There is, however, a much simpler solution to stop the fish from dying. According to Dr. Eric Johnson a DVM (veterinarian) of Georgia, KHV is a temperature-sensitive virus. Meaning that it is latent (hidden) in temperatures below 68°F. It manifests and is most aggressive in water temperatures between 68°-78°F. BUT, when the water temperatures are raised slowly to above 80°, the virus clears. The infected fish should be kept in this heated water (86°F) for 2 days. It is not entirely known whether the treated fish will become asymptomatic, so they should not be placed in any pond with healthy fish. One of the side effects with this approach is that the red color on certain koi, like Kohaku and Sanke might fade out. But, for those hobbyists who have grown very fond of their koi and want to save them, this offers a viable solution.

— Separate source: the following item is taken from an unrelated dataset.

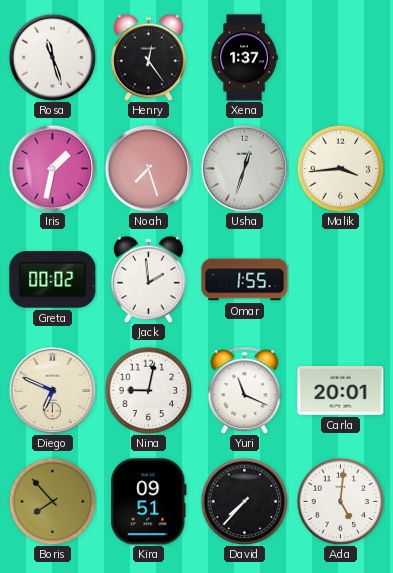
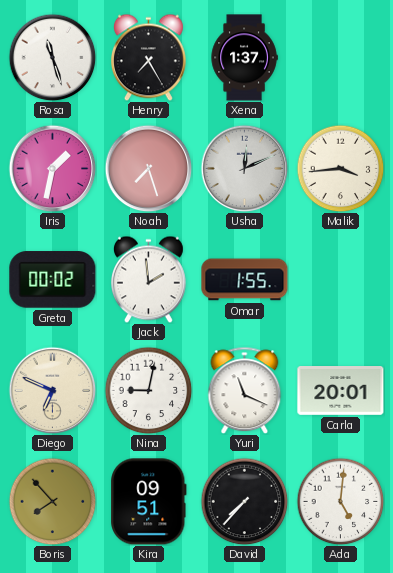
Henry: 12:24 -> 7:25
Usha: 12:33 -> 12:11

Preventing the Spread of KHV
As with the Covid-19 virus, preventing the spread of KHV is critical to koi hobbyists. As an example, during koi shows, contestants and handlers are encouraged to use the English style method of displaying their koi which keeps different owners separated when showing and judging. In addition, using separate nets, siphon hoses, and other equipment must be used for each tank. This method is in direct contrast to Japanese shows which koi from different owners are placed together in the same tank. This method could very easily result in the spread of the disease. When purchasing new fish, koi hobbyists should ask the store where they purchase their koi and whether their fish are both tested and quarantined before being placed on display to sell. If tested, the store should be able to provide the results upon request.
Following the above precautions will help minimize the spread of KHV and bring a little more peace of mind to all koi enthusiasts concerned with this disease.